[Records contained in a dataset]
◇ ◇ ◇ ◇ ◇ ◇ ◇

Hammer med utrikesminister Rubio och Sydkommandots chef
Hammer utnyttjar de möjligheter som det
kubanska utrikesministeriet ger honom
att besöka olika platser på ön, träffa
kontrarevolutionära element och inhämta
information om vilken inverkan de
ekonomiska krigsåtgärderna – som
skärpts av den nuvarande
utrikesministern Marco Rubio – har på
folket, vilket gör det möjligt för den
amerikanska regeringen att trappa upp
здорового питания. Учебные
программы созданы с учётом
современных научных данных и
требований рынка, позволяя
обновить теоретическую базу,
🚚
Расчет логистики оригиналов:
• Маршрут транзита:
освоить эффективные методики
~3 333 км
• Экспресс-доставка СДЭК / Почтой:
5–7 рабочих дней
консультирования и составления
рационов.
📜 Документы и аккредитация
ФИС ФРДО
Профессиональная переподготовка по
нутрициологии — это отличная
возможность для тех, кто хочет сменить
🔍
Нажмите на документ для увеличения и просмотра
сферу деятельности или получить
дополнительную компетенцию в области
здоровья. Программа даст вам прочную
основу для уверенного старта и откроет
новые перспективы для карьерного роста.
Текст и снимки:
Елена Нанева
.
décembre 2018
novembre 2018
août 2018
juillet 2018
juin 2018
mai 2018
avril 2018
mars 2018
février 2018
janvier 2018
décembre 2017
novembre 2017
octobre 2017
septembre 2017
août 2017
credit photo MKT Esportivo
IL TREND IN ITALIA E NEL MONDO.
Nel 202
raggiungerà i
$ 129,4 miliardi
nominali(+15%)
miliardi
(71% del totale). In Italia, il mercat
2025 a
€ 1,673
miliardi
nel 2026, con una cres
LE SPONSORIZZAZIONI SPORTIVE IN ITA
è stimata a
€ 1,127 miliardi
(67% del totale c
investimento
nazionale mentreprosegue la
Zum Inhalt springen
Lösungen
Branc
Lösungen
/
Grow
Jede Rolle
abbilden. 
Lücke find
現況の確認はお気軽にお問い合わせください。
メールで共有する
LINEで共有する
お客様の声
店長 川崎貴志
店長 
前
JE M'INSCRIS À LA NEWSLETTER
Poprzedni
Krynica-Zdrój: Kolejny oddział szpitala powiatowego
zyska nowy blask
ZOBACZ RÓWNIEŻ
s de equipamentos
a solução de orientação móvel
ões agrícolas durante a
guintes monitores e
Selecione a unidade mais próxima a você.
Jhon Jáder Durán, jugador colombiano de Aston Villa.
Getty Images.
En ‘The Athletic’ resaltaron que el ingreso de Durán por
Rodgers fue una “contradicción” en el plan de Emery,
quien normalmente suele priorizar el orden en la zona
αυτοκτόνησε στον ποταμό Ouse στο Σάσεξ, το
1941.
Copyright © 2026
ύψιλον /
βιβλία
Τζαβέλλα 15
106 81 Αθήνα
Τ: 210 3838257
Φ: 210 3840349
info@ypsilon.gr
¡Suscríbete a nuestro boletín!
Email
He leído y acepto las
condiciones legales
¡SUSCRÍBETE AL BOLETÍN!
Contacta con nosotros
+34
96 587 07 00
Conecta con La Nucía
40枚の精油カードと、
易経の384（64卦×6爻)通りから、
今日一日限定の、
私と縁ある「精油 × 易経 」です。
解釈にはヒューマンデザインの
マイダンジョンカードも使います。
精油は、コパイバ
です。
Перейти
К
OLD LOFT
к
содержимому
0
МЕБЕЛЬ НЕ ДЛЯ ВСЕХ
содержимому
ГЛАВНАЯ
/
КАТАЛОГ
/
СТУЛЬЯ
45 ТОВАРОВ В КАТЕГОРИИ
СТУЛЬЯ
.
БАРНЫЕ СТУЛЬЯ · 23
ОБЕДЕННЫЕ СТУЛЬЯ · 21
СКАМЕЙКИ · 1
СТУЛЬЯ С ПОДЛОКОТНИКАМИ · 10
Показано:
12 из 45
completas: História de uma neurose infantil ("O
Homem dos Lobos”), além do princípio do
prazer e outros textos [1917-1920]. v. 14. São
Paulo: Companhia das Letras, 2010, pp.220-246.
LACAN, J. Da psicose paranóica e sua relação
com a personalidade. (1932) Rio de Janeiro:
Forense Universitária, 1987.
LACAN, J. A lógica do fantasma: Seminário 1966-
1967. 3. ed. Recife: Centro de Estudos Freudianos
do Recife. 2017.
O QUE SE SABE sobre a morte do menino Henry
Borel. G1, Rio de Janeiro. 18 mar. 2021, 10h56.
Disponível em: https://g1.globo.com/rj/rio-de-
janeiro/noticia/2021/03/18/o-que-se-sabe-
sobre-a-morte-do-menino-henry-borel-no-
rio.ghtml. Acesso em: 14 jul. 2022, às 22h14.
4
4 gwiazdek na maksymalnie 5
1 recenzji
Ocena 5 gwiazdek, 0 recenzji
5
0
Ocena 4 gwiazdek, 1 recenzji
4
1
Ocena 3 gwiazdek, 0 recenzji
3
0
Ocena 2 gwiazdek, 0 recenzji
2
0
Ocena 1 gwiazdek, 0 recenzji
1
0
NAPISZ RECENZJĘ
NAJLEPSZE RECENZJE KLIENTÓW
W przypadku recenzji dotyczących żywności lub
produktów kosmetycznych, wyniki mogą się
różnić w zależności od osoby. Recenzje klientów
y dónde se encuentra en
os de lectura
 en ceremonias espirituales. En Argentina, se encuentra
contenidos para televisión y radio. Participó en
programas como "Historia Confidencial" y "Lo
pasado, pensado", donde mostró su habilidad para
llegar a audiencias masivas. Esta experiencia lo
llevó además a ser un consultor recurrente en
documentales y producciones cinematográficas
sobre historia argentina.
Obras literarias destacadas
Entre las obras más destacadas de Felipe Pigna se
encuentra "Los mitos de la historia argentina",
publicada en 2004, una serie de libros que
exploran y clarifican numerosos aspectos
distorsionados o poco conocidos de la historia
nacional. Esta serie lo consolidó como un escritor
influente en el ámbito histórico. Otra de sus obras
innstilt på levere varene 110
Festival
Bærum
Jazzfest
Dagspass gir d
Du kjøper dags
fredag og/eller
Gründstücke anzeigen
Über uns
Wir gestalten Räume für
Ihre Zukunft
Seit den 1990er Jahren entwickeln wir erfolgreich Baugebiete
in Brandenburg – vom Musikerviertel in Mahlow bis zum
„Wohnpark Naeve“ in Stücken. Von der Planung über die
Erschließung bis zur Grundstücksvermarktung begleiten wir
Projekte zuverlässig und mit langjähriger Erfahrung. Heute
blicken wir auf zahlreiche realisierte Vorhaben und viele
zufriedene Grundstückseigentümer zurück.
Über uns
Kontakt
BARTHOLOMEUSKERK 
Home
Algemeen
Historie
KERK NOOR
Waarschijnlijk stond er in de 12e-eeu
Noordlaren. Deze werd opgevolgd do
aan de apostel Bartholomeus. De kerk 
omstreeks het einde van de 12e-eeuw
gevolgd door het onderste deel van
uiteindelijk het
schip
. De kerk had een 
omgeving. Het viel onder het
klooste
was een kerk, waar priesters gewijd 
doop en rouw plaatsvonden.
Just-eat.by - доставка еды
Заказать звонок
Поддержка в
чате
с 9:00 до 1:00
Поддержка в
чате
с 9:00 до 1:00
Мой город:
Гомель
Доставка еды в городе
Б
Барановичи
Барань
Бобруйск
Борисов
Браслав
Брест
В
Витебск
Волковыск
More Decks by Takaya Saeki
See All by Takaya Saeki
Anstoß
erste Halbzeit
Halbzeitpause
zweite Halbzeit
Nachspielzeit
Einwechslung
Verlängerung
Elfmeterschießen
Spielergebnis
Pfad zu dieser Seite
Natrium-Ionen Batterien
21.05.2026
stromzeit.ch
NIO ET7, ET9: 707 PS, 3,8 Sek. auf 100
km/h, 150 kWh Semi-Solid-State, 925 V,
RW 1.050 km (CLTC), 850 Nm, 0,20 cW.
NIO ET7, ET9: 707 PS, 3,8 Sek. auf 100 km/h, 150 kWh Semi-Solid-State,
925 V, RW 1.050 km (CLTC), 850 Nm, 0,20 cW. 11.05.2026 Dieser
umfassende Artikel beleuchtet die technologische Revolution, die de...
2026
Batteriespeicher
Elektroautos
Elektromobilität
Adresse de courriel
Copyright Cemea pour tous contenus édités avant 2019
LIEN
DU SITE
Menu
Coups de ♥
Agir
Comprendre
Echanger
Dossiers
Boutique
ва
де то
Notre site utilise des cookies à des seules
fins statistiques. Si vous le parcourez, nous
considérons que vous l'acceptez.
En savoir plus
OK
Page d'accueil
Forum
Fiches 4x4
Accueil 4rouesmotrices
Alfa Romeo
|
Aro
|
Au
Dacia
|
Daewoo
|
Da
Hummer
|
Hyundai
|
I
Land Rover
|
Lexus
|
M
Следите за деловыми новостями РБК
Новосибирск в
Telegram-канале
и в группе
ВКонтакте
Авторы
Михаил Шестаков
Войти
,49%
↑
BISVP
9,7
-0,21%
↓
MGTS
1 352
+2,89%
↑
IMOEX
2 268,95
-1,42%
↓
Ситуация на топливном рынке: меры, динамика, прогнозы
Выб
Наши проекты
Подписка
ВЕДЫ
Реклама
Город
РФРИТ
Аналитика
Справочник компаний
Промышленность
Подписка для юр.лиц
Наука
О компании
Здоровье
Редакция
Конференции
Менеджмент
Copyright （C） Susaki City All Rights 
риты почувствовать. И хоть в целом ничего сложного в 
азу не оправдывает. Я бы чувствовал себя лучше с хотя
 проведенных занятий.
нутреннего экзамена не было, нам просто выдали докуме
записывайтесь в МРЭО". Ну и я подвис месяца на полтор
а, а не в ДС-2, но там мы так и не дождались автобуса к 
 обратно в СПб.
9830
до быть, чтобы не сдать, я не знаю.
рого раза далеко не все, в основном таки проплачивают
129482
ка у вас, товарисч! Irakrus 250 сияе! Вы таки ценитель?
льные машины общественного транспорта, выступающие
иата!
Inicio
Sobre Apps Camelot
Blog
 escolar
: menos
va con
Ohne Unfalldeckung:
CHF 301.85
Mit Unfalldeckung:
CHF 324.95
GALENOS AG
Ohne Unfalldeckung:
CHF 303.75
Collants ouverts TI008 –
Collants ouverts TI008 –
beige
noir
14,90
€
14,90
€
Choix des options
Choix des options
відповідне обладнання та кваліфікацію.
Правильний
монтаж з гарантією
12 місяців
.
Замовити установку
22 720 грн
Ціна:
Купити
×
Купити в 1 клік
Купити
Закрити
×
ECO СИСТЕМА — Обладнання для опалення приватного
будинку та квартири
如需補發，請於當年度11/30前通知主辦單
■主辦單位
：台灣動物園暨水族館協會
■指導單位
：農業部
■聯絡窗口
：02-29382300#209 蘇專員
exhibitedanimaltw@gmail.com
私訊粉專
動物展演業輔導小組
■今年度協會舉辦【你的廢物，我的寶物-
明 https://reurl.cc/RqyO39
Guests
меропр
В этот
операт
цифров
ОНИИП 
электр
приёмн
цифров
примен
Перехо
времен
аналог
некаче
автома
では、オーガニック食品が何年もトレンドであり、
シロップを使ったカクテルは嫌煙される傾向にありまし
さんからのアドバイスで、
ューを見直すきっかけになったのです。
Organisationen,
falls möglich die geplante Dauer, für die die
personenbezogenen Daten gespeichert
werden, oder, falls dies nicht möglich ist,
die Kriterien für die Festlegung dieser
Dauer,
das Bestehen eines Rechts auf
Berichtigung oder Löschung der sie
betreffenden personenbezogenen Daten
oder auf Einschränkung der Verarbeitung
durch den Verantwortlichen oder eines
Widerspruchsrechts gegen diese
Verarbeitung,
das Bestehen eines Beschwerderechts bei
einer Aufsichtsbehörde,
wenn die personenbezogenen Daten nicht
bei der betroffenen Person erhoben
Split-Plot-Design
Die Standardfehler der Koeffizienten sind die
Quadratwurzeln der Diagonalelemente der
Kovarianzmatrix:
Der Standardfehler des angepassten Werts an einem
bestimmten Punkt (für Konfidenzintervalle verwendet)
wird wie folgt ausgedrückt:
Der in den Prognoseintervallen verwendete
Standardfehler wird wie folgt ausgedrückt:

◇ ◇ ◇ ◇ ◇ ◇ ◇

ACTIVITY: Please, from the entries above, set down exactly the lines from the one containing "Accueil 4rouesmotrices" through the one containing "будинку та квартири", and only those.

REPLY:
Accueil 4rouesmotrices
Alfa Romeo
|
Aro
|
Au
Dacia
|
Daewoo
|
Da
Hummer
|
Hyundai
|
I
Land Rover
|
Lexus
|
M
Следите за деловыми новостями РБК
Новосибирск в
Telegram-канале
и в группе
ВКонтакте
Авторы
Михаил Шестаков
Войти
,49%
↑
BISVP
9,7
-0,21%
↓
MGTS
1 352
+2,89%
↑
IMOEX
2 268,95
-1,42%
↓
Ситуация на топливном рынке: меры, динамика, прогнозы
Выб
Наши проекты
Подписка
ВЕДЫ
Реклама
Город
РФРИТ
Аналитика
Справочник компаний
Промышленность
Подписка для юр.лиц
Наука
О компании
Здоровье
Редакция
Конференции
Менеджмент
Copyright （C） Susaki City All Rights 
риты почувствовать. И хоть в целом ничего сложного в 
азу не оправдывает. Я бы чувствовал себя лучше с хотя
 проведенных занятий.
нутреннего экзамена не было, нам просто выдали докуме
записывайтесь в МРЭО". Ну и я подвис месяца на полтор
а, а не в ДС-2, но там мы так и не дождались автобуса к 
 обратно в СПб.
9830
до быть, чтобы не сдать, я не знаю.
рого раза далеко не все, в основном таки проплачивают
129482
ка у вас, товарисч! Irakrus 250 сияе! Вы таки ценитель?
льные машины общественного транспорта, выступающие
иата!
Inicio
Sobre Apps Camelot
Blog
 escolar
: menos
va con
Ohne Unfalldeckung:
CHF 301.85
Mit Unfalldeckung:
CHF 324.95
GALENOS AG
Ohne Unfalldeckung:
CHF 303.75
Collants ouverts TI008 –
Collants ouverts TI008 –
beige
noir
14,90
€
14,90
€
Choix des options
Choix des options
відповідне обладнання та кваліфікацію.
Правильний
монтаж з гарантією
12 місяців
.
Замовити установку
22 720 грн
Ціна:
Купити
×
Купити в 1 клік
Купити
Закрити
×
ECO СИСТЕМА — Обладнання для опалення приватного
будинку та квартири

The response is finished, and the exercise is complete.